Два слова о внешности. Я прошу принять к сведению. Польско-еврейское, междувоенное, тридцатогодошнее, из дрогобычского с улицы Крокодилов альбома. Нервный штрих в сочетании с проработкой. Нынче так не стараются. Лень ковыряться, если нет «плохо» и «хорошо», если все хорошо, если не может быть плохо. Нынче дурак прорисовывает, а тут умные все, для того и учились, чтобы не рисовать. И все же: тщедушные стати, птичий зализанный череп, оба глаза грустны; упрямо выпяченный подбородок в пару задранному носу. Тип сходный с изобретателевым, но в меланхолическом преломлении. Всегда не по росту пиджак, и что это за пиджак.

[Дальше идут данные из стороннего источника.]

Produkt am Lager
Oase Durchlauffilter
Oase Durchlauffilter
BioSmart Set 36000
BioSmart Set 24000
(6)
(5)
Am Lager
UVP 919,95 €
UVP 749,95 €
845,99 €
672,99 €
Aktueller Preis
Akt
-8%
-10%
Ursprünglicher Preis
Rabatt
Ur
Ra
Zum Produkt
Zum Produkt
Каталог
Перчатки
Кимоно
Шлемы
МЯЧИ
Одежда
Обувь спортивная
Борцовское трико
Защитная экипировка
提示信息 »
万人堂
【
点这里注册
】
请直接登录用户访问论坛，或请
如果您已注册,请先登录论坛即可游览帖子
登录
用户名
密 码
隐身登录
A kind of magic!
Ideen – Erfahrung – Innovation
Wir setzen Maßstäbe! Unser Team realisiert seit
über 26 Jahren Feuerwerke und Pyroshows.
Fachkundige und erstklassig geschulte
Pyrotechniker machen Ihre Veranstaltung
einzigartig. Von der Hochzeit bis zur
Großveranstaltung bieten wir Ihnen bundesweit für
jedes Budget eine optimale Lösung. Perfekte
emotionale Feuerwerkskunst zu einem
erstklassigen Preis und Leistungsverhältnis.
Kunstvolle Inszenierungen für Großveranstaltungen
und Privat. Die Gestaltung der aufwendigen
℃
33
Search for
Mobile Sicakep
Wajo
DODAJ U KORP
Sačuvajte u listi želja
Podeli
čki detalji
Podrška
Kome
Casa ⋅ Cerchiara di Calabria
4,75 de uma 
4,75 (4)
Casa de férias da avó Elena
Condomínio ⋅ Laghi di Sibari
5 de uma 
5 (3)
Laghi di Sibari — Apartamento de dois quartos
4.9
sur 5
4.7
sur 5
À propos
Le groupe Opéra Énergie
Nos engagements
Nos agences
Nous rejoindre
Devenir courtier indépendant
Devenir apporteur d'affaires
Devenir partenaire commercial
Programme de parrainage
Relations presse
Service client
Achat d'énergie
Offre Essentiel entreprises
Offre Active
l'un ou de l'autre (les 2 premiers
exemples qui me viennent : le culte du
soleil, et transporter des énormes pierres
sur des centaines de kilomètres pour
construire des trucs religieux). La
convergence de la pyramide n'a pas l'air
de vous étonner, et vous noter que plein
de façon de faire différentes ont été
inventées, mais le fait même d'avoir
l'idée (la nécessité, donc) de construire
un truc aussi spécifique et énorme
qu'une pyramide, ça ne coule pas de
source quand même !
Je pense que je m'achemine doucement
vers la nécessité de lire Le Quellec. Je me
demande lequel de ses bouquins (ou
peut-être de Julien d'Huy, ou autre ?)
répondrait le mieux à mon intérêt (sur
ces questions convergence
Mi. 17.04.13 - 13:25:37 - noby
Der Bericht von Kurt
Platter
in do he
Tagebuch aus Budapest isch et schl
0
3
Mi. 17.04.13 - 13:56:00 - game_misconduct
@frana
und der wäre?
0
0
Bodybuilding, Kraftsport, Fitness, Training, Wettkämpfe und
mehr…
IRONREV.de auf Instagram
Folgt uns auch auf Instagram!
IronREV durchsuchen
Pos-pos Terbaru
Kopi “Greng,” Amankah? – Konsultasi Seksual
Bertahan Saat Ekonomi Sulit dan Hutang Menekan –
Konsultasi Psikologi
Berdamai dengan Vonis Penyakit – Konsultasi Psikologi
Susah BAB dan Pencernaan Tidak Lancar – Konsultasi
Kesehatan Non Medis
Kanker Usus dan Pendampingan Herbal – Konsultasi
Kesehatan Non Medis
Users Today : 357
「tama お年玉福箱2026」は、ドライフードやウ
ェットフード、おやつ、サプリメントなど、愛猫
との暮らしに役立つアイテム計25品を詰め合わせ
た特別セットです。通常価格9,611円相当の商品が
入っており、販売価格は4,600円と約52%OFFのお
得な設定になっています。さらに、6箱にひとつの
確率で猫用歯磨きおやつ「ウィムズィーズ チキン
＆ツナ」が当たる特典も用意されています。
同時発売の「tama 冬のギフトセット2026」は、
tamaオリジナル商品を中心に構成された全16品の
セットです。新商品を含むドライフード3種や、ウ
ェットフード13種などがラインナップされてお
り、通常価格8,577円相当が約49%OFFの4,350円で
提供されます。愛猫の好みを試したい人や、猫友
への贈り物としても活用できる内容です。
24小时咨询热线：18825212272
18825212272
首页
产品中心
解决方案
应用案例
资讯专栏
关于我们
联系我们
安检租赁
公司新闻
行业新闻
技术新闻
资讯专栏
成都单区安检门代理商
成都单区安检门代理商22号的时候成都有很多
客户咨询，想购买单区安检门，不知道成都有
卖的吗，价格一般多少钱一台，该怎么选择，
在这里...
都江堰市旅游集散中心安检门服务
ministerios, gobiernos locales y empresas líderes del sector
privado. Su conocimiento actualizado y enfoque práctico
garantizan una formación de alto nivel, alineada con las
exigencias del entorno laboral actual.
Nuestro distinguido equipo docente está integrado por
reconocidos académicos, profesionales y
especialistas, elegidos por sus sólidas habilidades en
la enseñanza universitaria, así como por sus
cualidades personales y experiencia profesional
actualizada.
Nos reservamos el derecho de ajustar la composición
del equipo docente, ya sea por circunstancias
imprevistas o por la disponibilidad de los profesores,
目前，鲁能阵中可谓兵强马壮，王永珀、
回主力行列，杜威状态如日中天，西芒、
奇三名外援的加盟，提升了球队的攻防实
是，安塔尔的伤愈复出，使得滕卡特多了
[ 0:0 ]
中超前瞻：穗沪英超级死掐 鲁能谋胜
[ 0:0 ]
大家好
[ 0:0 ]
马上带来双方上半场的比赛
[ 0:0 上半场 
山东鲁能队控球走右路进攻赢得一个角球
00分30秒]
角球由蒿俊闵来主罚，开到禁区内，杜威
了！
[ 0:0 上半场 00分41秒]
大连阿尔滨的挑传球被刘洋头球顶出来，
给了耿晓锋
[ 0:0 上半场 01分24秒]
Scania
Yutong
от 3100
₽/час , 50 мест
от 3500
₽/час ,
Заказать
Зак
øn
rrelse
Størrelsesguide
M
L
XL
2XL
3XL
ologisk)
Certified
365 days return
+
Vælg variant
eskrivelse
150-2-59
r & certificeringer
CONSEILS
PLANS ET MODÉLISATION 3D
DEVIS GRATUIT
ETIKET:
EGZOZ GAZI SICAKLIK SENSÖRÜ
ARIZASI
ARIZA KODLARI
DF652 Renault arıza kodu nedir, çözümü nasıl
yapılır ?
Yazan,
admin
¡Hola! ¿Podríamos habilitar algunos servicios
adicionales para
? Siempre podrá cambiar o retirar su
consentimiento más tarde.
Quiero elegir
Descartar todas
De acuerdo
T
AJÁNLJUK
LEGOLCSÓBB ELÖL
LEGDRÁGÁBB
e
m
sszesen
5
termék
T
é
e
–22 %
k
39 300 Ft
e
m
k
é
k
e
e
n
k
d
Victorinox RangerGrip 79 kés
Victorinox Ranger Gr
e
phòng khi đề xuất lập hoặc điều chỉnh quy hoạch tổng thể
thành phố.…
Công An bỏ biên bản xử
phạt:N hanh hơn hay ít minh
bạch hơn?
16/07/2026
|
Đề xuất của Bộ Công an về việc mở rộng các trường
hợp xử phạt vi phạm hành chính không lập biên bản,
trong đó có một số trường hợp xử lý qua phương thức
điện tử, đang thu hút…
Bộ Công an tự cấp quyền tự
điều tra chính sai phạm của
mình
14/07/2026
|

Нас теперь трое гуляк заодно, некурящий Олег, я, соблюдающий осторожную норму, и невоздержанный Паша, полторы пачки фракийских «родоп», то единственное, что перенялось от Сарры Матвеевны, вечно кашляющей, не заслоняясь ладошкой, вечно в пепле своих сигарет. Идеальный состав под октябрьским солнцем.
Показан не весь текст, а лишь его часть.